[Transcribed page contents]
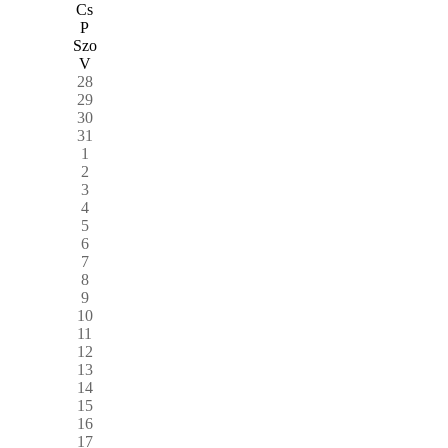
Cs
P
Szo
V
28
29
30
31
1
2
3
4
5
6
7
8
9
10
11
12
13
14
15
16
17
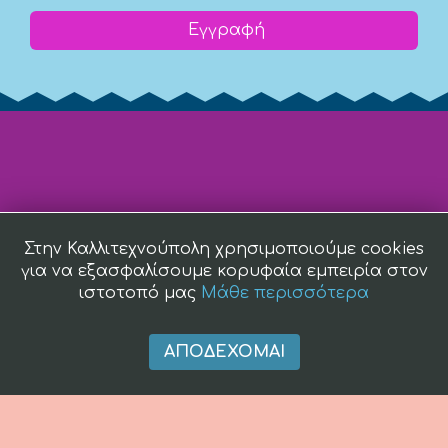
Εγγραφή
Στην Καλλιτεχνούπολη χρησιμοποιούμε cookies
για να εξασφαλίσουμε κορυφαία εμπειρία στον
ιστοτοπό μας
Μάθε περισσότερα
ΑΠΟΔΈΧΟΜΑΙ
(c) 2008 -
2026 kallitexnoupoli.gr2018 kallitexnoupoli.gr Designed
by
4creations.gr
Hosted by
Totalnet.gr
Member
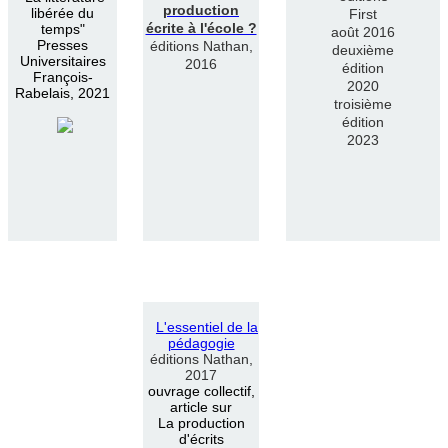
production
libérée du
First
écrite à l'école ?
temps"
août 2016
Presses
éditions Nathan,
deuxième
Universitaires
2016
édition
François-
2020
Rabelais, 2021
troisième
édition
2023
L
'
essentiel de la
pédagogie
éditions Nathan,
2017
ouvrage collectif,
article sur
La production
d'écrits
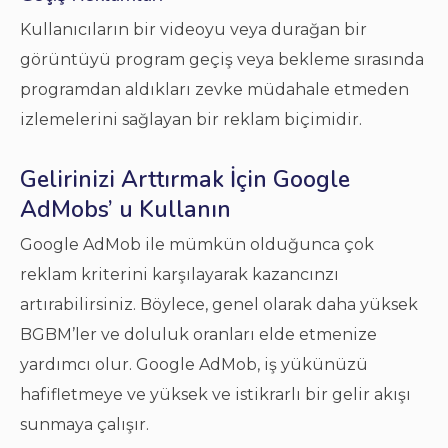
Kullanıcıların bir videoyu veya durağan bir
görüntüyü program geçiş veya bekleme sırasında
programdan aldıkları zevke müdahale etmeden
izlemelerini sağlayan bir reklam biçimidir.
Gelirinizi Arttırmak İçin Google
AdMobs’ u Kullanın
Google AdMob ile mümkün olduğunca çok
reklam kriterini karşılayarak kazancınzı
artırabilirsiniz. Böylece, genel olarak daha yüksek
BGBM’ler ve doluluk oranları elde etmenize
yardımcı olur. Google AdMob, iş yükünüzü
hafifletmeye ve yüksek ve istikrarlı bir gelir akışı
sunmaya çalışır.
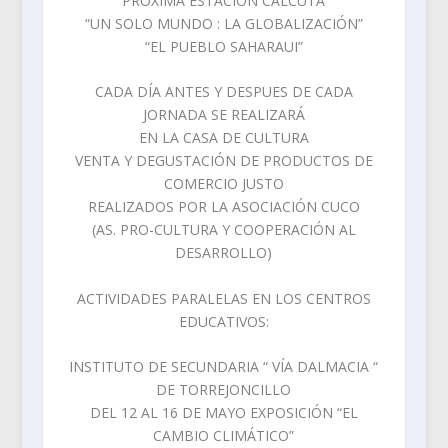
“PRÓXIMA ESTACIÓN CALCUTA”
“UN SOLO MUNDO : LA GLOBALIZACIÓN”
“EL PUEBLO SAHARAUI”
CADA DÍA ANTES Y DESPUES DE CADA
JORNADA SE REALIZARÁ
EN LA CASA DE CULTURA
VENTA Y DEGUSTACIÓN DE PRODUCTOS DE
COMERCIO JUSTO
REALIZADOS POR LA ASOCIACIÓN CUCO
(AS. PRO-CULTURA Y COOPERACIÓN AL
DESARROLLO)
ACTIVIDADES PARALELAS EN LOS CENTROS
EDUCATIVOS:
INSTITUTO DE SECUNDARIA “ VÍA DALMACIA “
DE TORREJONCILLO
DEL 12 AL 16 DE MAYO EXPOSICIÓN “EL
CAMBIO CLIMÁTICO”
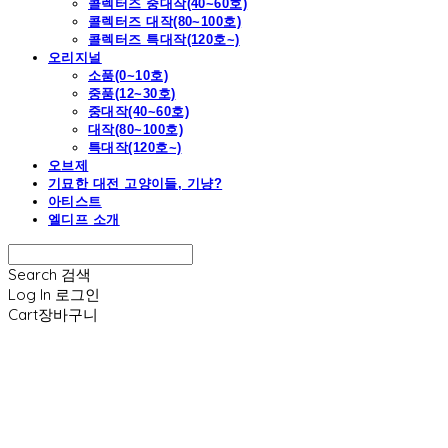
콜렉터즈 중대작(40~60호)
콜렉터즈 대작(80~100호)
콜렉터즈 특대작(120호~)
오리지널
소품(0~10호)
중품(12~30호)
중대작(40~60호)
대작(80~100호)
특대작(120호~)
오브제
기묘한 대전 고양이들, 기냥?
아티스트
엘디프 소개
Search
검색
Log In
로그인
Cart
장바구니
엘디프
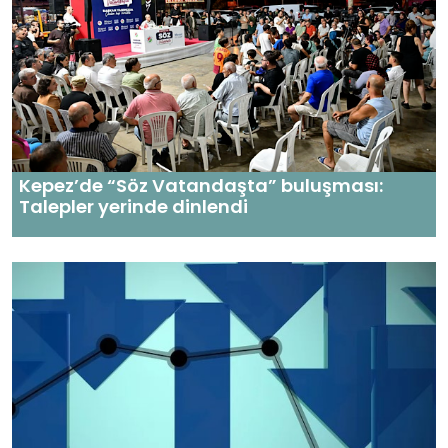
Kepez’de “Söz Vatandaşta” buluşması:
Talepler yerinde dinlendi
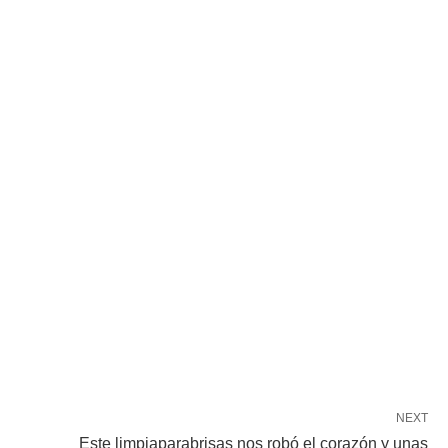
NEXT
Este limpiaparabrisas nos robó el corazón y unas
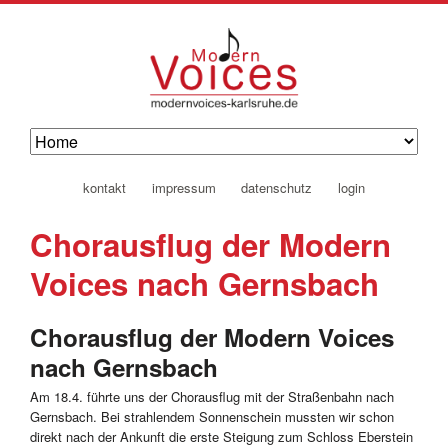
navigation
kontakt
impressum
datenschutz
login
überspringen
Chorausflug der Modern
Voices nach Gernsbach
Chorausflug der Modern Voices
nach Gernsbach
Am 18.4. führte uns der Chorausflug mit der Straßenbahn nach
Gernsbach. Bei strahlendem Sonnenschein mussten wir schon
direkt nach der Ankunft die erste Steigung zum Schloss Eberstein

• **EXERCISE BRIEF**
Output the entries above exactly as given, but strip out the pictures.

• **RESULT BELOW**
Cs
P
Szo
V
28
29
30
31
1
2
3
4
5
6
7
8
9
10
11
12
13
14
15
16
17
Εγγραφή
Στην Καλλιτεχνούπολη χρησιμοποιούμε cookies
για να εξασφαλίσουμε κορυφαία εμπειρία στον
ιστοτοπό μας
Μάθε περισσότερα
ΑΠΟΔΈΧΟΜΑΙ
(c) 2008 -
2026 kallitexnoupoli.gr2018 kallitexnoupoli.gr Designed
by
4creations.gr
Hosted by
Totalnet.gr
Member
production
libérée du
First
écrite à l'école ?
temps"
août 2016
Presses
éditions Nathan,
deuxième
Universitaires
2016
édition
François-
2020
Rabelais, 2021
troisième
édition
2023
L
'
essentiel de la
pédagogie
éditions Nathan,
2017
ouvrage collectif,
article sur
La production
d'écrits
Kullanıcıların bir videoyu veya durağan bir
görüntüyü program geçiş veya bekleme sırasında
programdan aldıkları zevke müdahale etmeden
izlemelerini sağlayan bir reklam biçimidir.
Gelirinizi Arttırmak İçin Google
AdMobs’ u Kullanın
Google AdMob ile mümkün olduğunca çok
reklam kriterini karşılayarak kazancınzı
artırabilirsiniz. Böylece, genel olarak daha yüksek
BGBM’ler ve doluluk oranları elde etmenize
yardımcı olur. Google AdMob, iş yükünüzü
hafifletmeye ve yüksek ve istikrarlı bir gelir akışı
sunmaya çalışır.
“PRÓXIMA ESTACIÓN CALCUTA”
“UN SOLO MUNDO : LA GLOBALIZACIÓN”
“EL PUEBLO SAHARAUI”
CADA DÍA ANTES Y DESPUES DE CADA
JORNADA SE REALIZARÁ
EN LA CASA DE CULTURA
VENTA Y DEGUSTACIÓN DE PRODUCTOS DE
COMERCIO JUSTO
REALIZADOS POR LA ASOCIACIÓN CUCO
(AS. PRO-CULTURA Y COOPERACIÓN AL
DESARROLLO)
ACTIVIDADES PARALELAS EN LOS CENTROS
EDUCATIVOS:
INSTITUTO DE SECUNDARIA “ VÍA DALMACIA “
DE TORREJONCILLO
DEL 12 AL 16 DE MAYO EXPOSICIÓN “EL
CAMBIO CLIMÁTICO”
콜렉터즈 중대작(40~60호)
콜렉터즈 대작(80~100호)
콜렉터즈 특대작(120호~)
오리지널
소품(0~10호)
중품(12~30호)
중대작(40~60호)
대작(80~100호)
특대작(120호~)
오브제
기묘한 대전 고양이들, 기냥?
아티스트
엘디프 소개
Search
검색
Log In
로그인
Cart
장바구니
엘디프
Kepez’de “Söz Vatandaşta” buluşması:
Talepler yerinde dinlendi
NEXT
Este limpiaparabrisas nos robó el corazón y unas
navigation
kontakt
impressum
datenschutz
login
überspringen
Chorausflug der Modern
Voices nach Gernsbach
Chorausflug der Modern Voices
nach Gernsbach
Am 18.4. führte uns der Chorausflug mit der Straßenbahn nach
Gernsbach. Bei strahlendem Sonnenschein mussten wir schon
direkt nach der Ankunft die erste Steigung zum Schloss Eberstein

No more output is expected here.